* _Required work_
Each line in the records that mentions the word "mais" needs to be listed.

* _Data for the task_
□ □ □

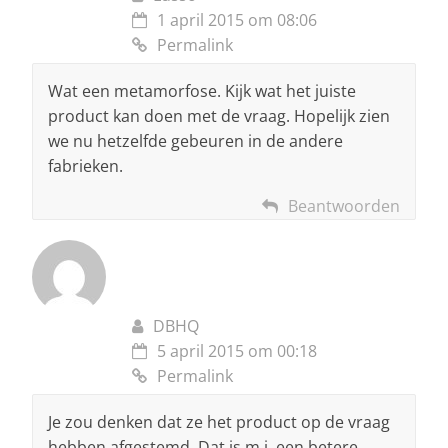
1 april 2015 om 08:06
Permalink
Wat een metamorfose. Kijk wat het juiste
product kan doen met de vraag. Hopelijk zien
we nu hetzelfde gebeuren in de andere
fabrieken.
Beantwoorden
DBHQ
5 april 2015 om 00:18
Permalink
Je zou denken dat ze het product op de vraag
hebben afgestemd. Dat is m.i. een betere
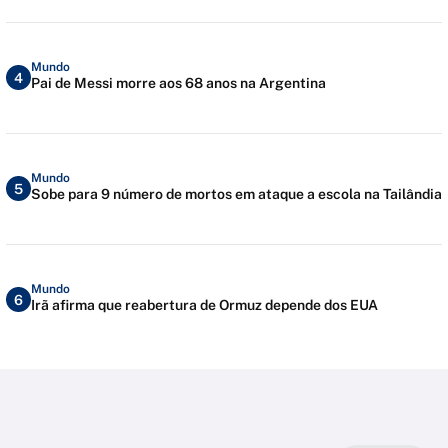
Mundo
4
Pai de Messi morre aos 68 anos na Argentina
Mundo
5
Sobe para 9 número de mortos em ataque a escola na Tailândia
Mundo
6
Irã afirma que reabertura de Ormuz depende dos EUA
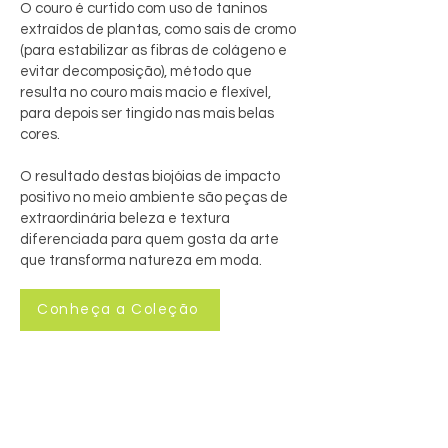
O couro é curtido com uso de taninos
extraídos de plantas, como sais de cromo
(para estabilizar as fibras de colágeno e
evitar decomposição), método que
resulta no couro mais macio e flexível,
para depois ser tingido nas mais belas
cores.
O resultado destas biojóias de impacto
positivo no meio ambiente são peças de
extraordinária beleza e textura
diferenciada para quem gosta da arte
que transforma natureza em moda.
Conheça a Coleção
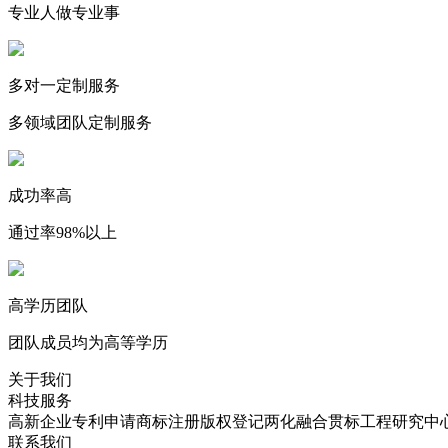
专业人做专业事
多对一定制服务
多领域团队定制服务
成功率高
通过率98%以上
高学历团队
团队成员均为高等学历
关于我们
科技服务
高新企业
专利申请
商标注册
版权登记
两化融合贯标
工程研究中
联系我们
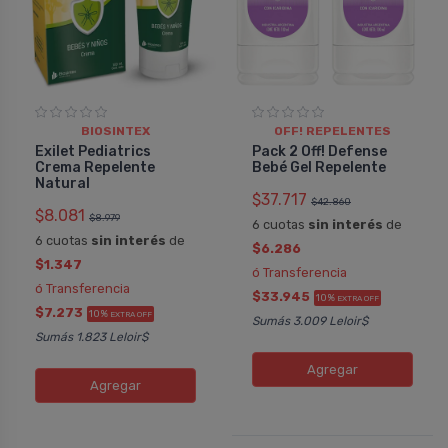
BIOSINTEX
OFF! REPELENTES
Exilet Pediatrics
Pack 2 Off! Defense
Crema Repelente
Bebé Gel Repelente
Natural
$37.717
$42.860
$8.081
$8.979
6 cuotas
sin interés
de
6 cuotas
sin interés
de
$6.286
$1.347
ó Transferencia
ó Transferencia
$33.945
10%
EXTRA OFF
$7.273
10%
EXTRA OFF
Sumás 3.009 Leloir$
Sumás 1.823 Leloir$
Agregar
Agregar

□ □ □

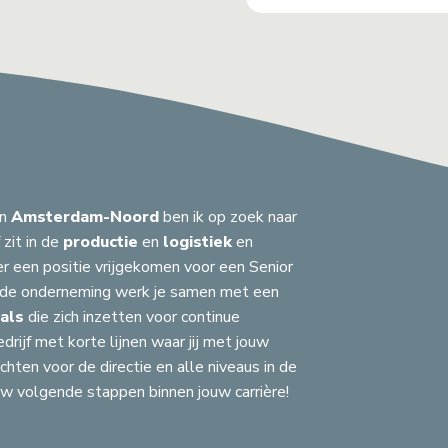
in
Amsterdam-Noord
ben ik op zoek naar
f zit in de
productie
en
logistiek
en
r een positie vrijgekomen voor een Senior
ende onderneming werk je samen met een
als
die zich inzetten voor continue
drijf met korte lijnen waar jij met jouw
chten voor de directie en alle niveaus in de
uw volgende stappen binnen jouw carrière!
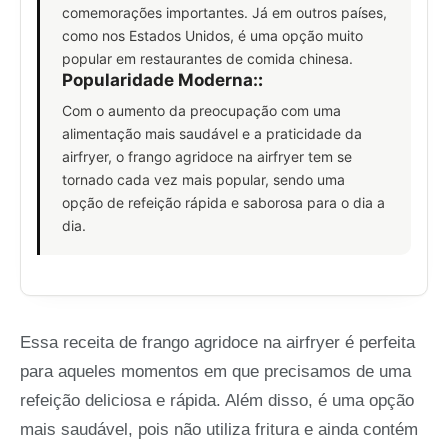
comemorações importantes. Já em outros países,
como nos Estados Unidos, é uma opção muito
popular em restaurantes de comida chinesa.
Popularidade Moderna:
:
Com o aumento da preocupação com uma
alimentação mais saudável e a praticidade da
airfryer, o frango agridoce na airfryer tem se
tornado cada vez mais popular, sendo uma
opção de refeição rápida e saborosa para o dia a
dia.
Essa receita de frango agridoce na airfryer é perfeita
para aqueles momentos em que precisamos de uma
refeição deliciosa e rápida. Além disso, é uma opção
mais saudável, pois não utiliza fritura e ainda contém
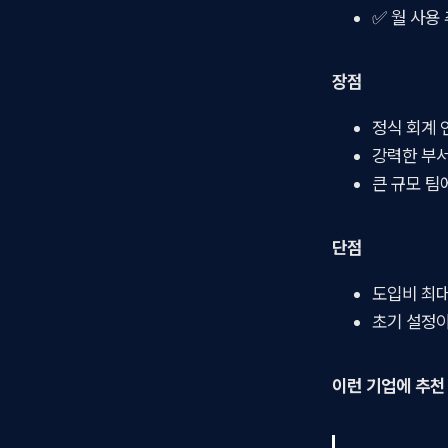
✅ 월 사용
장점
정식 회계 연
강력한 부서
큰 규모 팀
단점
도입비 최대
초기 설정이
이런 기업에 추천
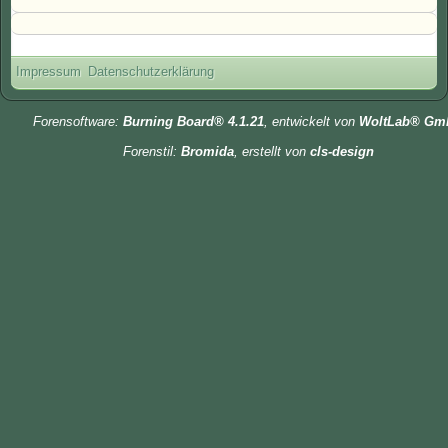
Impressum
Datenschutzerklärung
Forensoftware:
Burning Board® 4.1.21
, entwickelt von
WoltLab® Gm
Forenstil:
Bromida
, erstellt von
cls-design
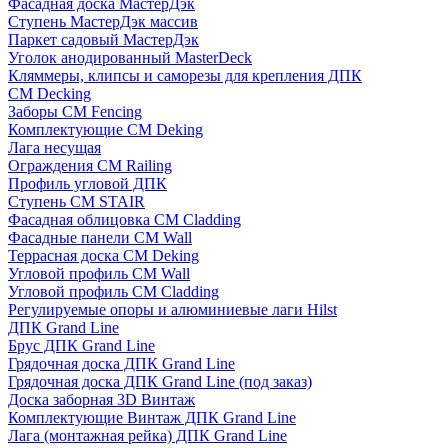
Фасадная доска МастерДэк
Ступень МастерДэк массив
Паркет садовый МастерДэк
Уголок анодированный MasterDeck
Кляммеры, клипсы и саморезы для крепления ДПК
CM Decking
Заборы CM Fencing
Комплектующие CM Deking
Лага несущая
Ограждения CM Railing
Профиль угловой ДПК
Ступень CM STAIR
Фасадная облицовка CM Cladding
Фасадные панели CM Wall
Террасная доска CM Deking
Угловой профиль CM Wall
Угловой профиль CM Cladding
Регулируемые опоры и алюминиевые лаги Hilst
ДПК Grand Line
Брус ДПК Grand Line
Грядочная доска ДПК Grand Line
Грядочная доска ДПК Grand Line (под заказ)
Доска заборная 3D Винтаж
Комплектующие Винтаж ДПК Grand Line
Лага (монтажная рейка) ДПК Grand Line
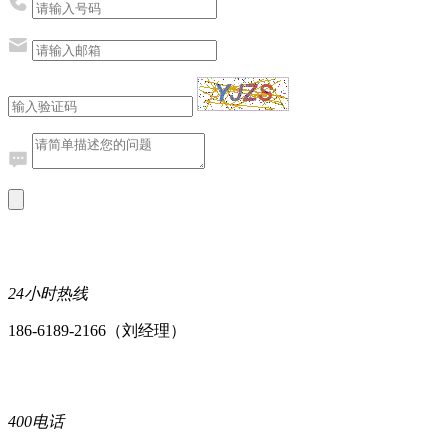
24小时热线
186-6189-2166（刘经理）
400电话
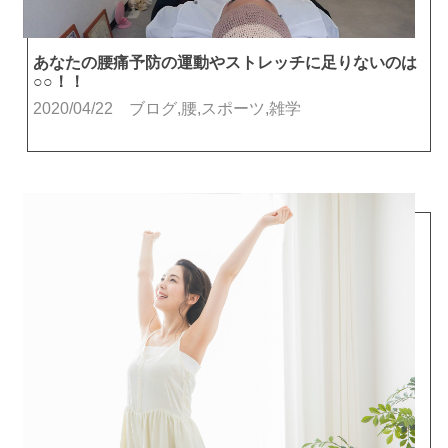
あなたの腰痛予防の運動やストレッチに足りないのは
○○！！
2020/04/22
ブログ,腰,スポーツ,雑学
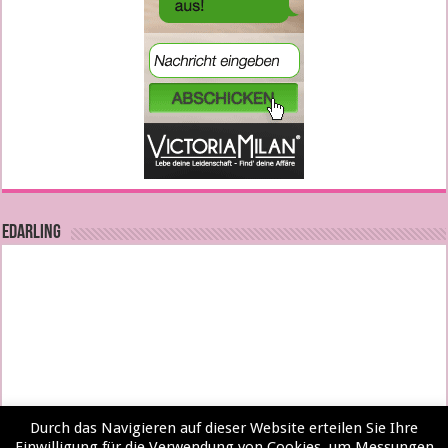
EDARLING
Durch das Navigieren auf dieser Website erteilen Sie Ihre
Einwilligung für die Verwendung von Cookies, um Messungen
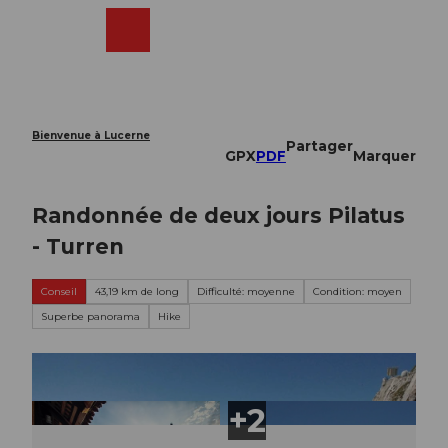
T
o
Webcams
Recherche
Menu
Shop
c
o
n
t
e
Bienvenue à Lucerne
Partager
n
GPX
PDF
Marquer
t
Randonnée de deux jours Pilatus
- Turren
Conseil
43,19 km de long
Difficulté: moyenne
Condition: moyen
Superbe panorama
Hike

□ □ □

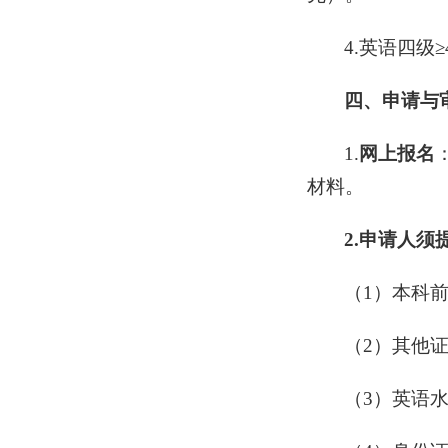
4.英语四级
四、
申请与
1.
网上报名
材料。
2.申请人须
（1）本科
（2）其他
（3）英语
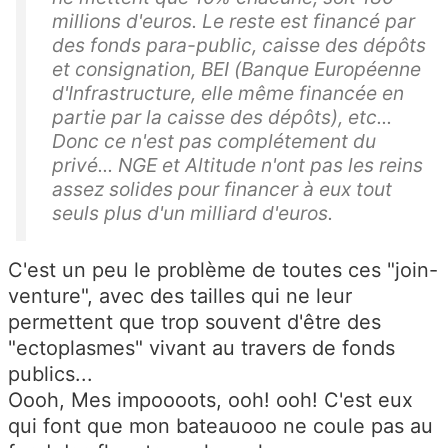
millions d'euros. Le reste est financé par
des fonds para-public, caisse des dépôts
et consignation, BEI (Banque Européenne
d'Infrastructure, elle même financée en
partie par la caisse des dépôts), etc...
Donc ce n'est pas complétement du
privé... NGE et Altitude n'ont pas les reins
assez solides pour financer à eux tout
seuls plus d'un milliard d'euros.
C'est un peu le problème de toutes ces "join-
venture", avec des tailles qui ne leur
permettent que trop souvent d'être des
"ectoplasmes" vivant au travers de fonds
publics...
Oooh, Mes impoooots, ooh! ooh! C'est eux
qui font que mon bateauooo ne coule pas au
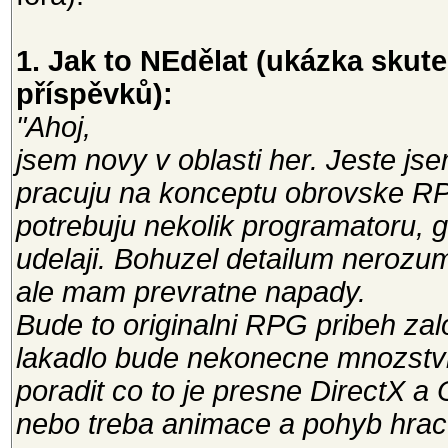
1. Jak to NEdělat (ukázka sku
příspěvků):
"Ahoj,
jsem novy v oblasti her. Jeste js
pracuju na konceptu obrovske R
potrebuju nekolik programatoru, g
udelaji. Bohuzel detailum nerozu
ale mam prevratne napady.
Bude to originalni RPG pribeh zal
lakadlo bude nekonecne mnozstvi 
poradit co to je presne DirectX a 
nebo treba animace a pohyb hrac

□ □ □

* _Output_
resulta no couro mais macio e flexível,
para depois ser tingido nas mais belas
alimentação mais saudável e a praticidade da
tornado cada vez mais popular, sendo uma
mais saudável, pois não utiliza fritura e ainda contém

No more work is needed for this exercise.